Why would Miss Meadows always nettle her into saying exactly the wrong thing, so as to alarm and distress the old lady? That want of comprehension of playfulness was a strangely hard trial. She turned to Mrs. Meadows and tried to reassure her by saying, ‘You know I have been always in the clerical line myself, so I naturally take the part of the parson.’
‘Yes, my dear,’ said Mrs. Meadows. ‘I dare say Mr. Dusautoy is a very good man, but I wish he would allow his poor delicate wife more butcher’s meat, and I don’t think it looks well to see the vicarage without a man-servant.’

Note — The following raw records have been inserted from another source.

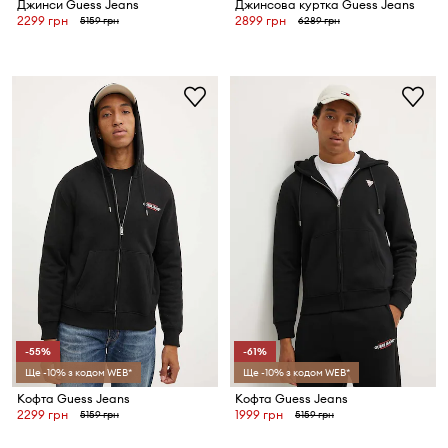
Джинси Guess Jeans
Джинсова куртка Guess Jeans
2299 грн
2899 грн
5159 грн
6289 грн
-55%
-61%
Ще -10% з кодом WEB*
Ще -10% з кодом WEB*
Кофта Guess Jeans
Кофта Guess Jeans
2299 грн
1999 грн
5159 грн
5159 грн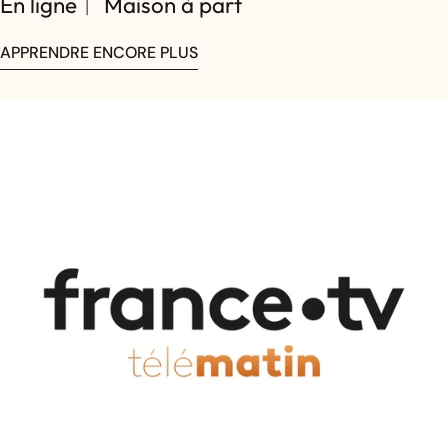
En ligne︱ Maison à part
APPRENDRE ENCORE PLUS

Albinia finally made her escape, and while wondering whether she should ever visit that house without tingling with irritation with herself and with the inmates, Lucy exclaimed, ‘There, you see I was right. Grandmamma and Aunt Maria were surprised when I told them that you said you were an able-bodied woman.’
What would not Albinia have given for Winifred to laugh with her? What to do now she did not know, so she thought it best not to hear, and to ask the way to a carpenter’s shop to order some book-shelves.